Pesticide
From Wikipedia, the free encyclopedia
The Environmental Protection Agency (EPA or USEPA) defines a pesticide as "any substance or mixture of substances intended for preventing, destroying, repelling, or mitigating any pest".
A pesticide may be a chemical substance or biological agent (such as a virus or bacteria) used against pests including insects, plant pathogens, weeds, mollusks, birds, mammals, fish, nematodes (roundworms) and microbes that compete with humans for food, destroy property, spread disease or are a nuisance. Pesticides are usually, but not always, poisonous to humans.
Pesticides active against higher level animal life forms
- Acaricides [1] for the control of spiders
- Avicides for the control of birds
- Chemosterilants [2]
- Insecticides for the control of insects
- Vespacides for the control of wasps
- Lampricides for the control of parasitic Lampreys in river systems
- Miticides for the control of mites
- Molluscicides [3] for the control of snails and slugs
- Nematicides [4] for the control of nematodes (roundworms)

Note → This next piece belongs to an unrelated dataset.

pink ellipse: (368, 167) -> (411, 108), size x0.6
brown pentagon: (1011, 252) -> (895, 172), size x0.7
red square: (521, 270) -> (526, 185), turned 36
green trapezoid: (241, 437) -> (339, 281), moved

- Rodenticides [5] for the control of rodents including gophers, ground squirrels, mice and rats
Repellents and attractants
Pesticides active against plants and lower level life forms
- Bactericides [9] for the control of bacteria
- Herbicides for the control of weeds
- Fungicides for the control of fungi
- Plant Growth Regulators [10] for the modification of plant growth (examples: prevention of lodging in wheat, earlier initiation of flowering, production of larger table grapes and stimulation of root growth of cuttings)
- Virucides [11]
History
Since before 500 BC, humans have used pesticides to prevent damage to their crops. The first known pesticide was sulfur. By the 15th century, toxic chemicals such as arsenic, mercury and lead were being applied to crops to kill pests. In the 17th century, nicotine sulfate was extracted from tobacco leaves for use as an insecticide. The 19th century saw the introduction of two more natural pesticides, pyrethrum which is derived from crysanthemums, and rotenone which is derived from the roots of tropical legumes.
In 1939, Paul Müller discovered that DDT was a very effective insecticide. It quickly became the most widely-used pesticide in the world. However, in the 1960s, it was discovered that DDT was preventing many fish-eating birds from reproducing which was a huge threat to biodiversity. Rachel Carson wrote the best-selling book "Silent Spring". DDT was also found to cause birth defects in other animals and humans. DDT is now banned in at least 86 countries, but it is still used in some developing nations to prevent malaria and other tropical diseases by killing mosquitos and other disease-carrying insects.
Pesticide use has increased 50-fold since 1950, and 2.5 million tons of industrial pesticides are now used each year. Glyphosate (the active ingredient in Roundup) is currently the world's most used herbicide.
Regulation
In the US, all materials intended for sale and use as pesticides must be registered with the EPA. The process may be long, complex and expensive. It requires studies to be performed that indicate whether the material is effective against the intended pest and safe to use. During the registration process, a pesticide label is created which contains directions for the proper use of the material. Use inconsistent with the label is illegal and considered pesticide misuse.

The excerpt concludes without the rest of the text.